If the problem appears to be that units in the field cannot talk back to dispatch, you have a talk in problem. There are options to extend the ability of a repeater to hear by the use of Voting systems. Voting systems place receivers in strategic locations to enhance the ability of the repeater to hear the unit in the field.
If the issue is a talk out problem, or dispatch talking to the unit in the field. You may have to file for a modification to the license to either increase the antenna height or power of the transmitter. As this may be an almost impossible task to modify the license, the alternate solutions are:
1) Simulcast: This involves putting a second transmitter in an alternate location to allow for the ability of the system to transmit from two separate locations. The issue with this will be the timing, frequency error and deviation of the system to accurately allow for the two transmitters to come up at EXACTLY at the same time, frequency and deviation. A good solution yet expensive. This will require an additional location added to your license.

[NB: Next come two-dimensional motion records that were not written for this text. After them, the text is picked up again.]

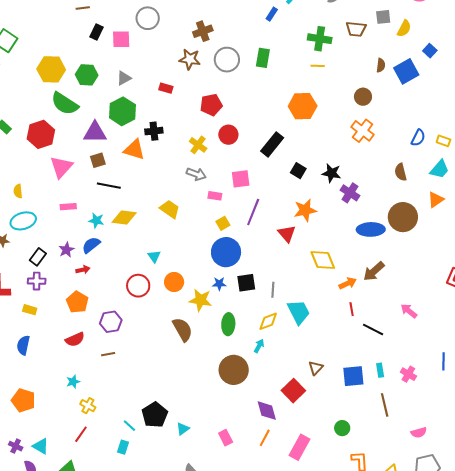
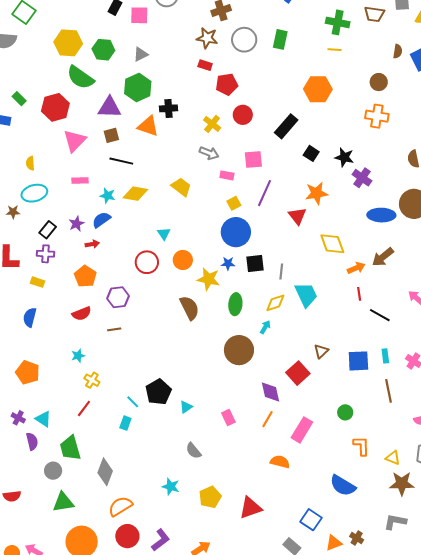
red rectangle: (166, 88) -> (205, 65), moved
orange cross: (362, 131) -> (377, 116), turned -30

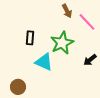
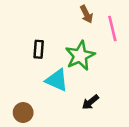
pink line: (87, 22) -> (112, 28), turned 30
black arrow: (90, 60) -> (90, 102), moved

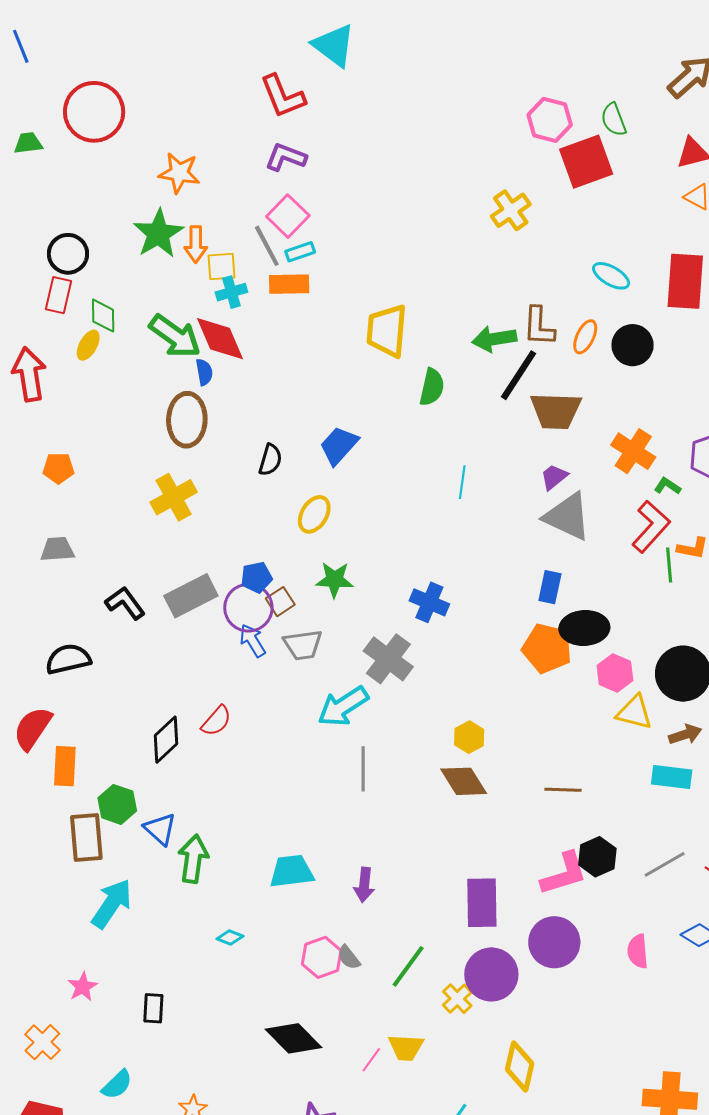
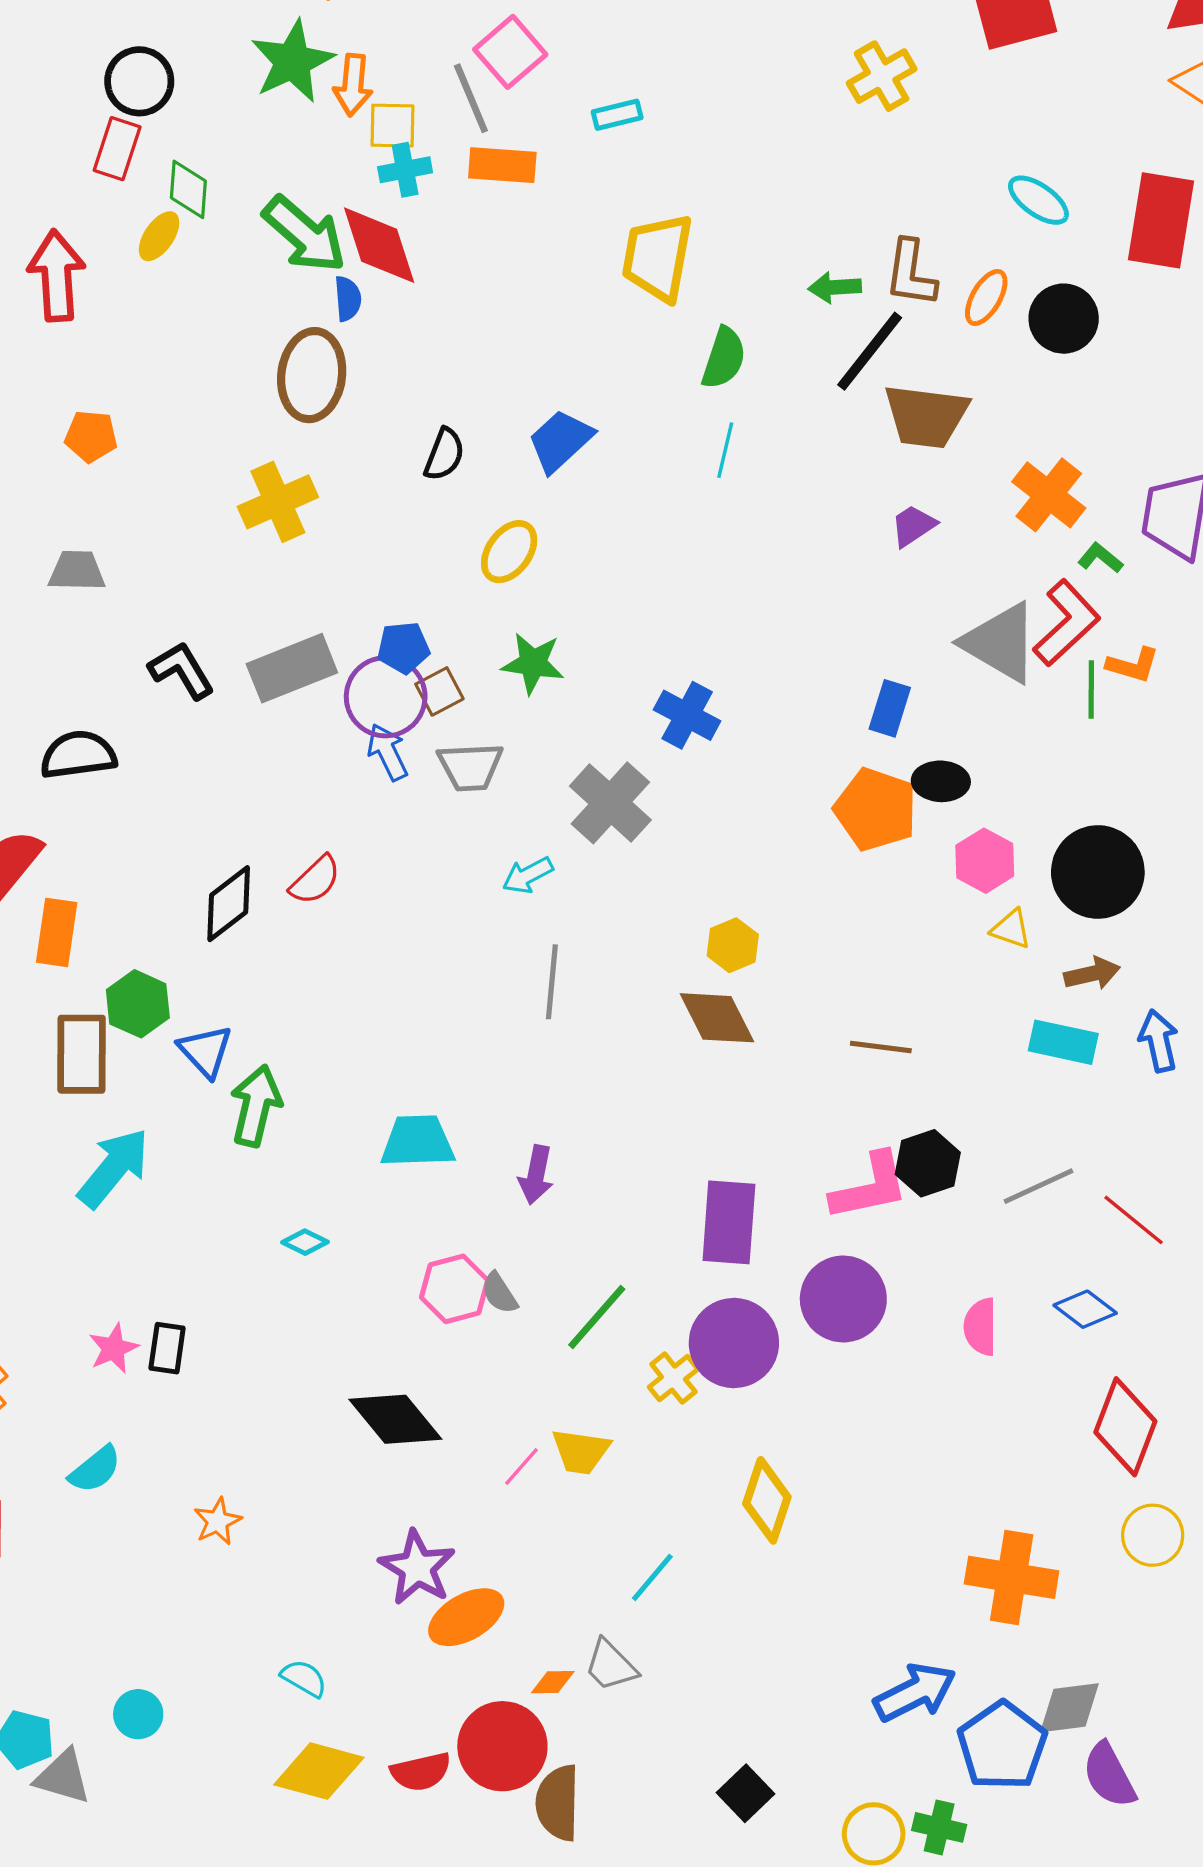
cyan rectangle: (300, 252) -> (617, 115), moved
green arrow: (494, 339) -> (835, 287), size x0.7
cyan line: (462, 482) -> (725, 450), moved
gray triangle: (567, 517) -> (1000, 643), moved
black ellipse: (584, 628) -> (941, 781), size x0.7
cyan arrow: (343, 706) -> (528, 875), size x0.6
yellow triangle: (634, 712) -> (1011, 929), size x0.7
pink star: (83, 987) -> (114, 1348), moved

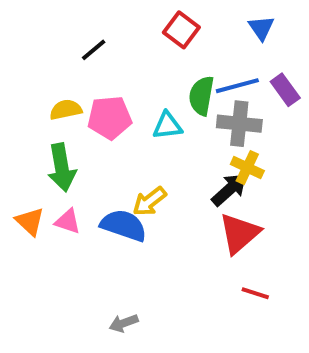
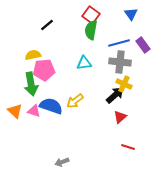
green semicircle: (201, 96) -> (91, 30), moved
pink pentagon: (110, 118) -> (44, 70), moved
blue semicircle: (124, 225) -> (51, 106), moved
red triangle: (239, 233) -> (120, 117), size x0.6

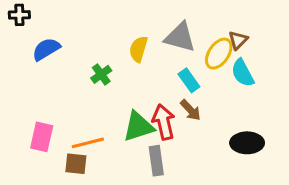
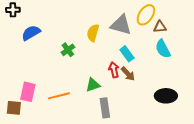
brown triangle: (238, 40) -> (160, 27), turned 40
yellow ellipse: (219, 54) -> (146, 15), moved
red arrow: (164, 122) -> (114, 70), moved, size x0.7
green triangle: (138, 126) -> (93, 85), size x0.7
brown square: (76, 164) -> (14, 108), moved

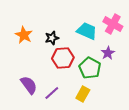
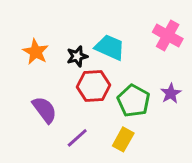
cyan trapezoid: (87, 31) -> (110, 47), moved
purple star: (108, 53) -> (171, 93), moved
purple semicircle: (29, 85) -> (45, 110), moved

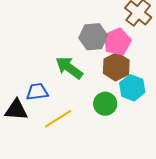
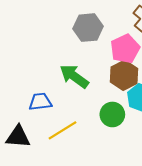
gray hexagon: (93, 37) -> (88, 28), moved
black triangle: (16, 110) -> (18, 137), moved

2) Multicast: This solution is similar to simulcast because it requires the addition of a second transmitter. The difference being another transmit frequency is needed. The concept behind this allows for both transmitters to key up at the same time without interfering with each other. Simple, inexpensive, yet this will require an additional frequency which may be a drawback. For the Chicagoland area, frequencies are hard to come by. This will require an additional frequency being needed.
3) Transmitter Steering: This solution mixes Voting and Simulcasting. As receivers listen to specific areas, transmitters get associated with those receivers. As a unit drives through Town A, the receiver from that town may hear that units transmissions. If it gets voted with the best signal, the transmitter associated with that site will actually rebroadcast. The alternate transmitter is associated with other receivers and is used in a different location. The advantage with this is you don’t need the expensive equipment to do the simulcasting as the units never come up at the same time. The challenge lies in setting up the system correctly to insure that the voting receivers hear the proper area. Again this will require a license modification.
As a final option, look into digital. Although this may require a complete replacement of your system, you will gain your coverage back with the ability and functions to do more than you can with analog radio systems.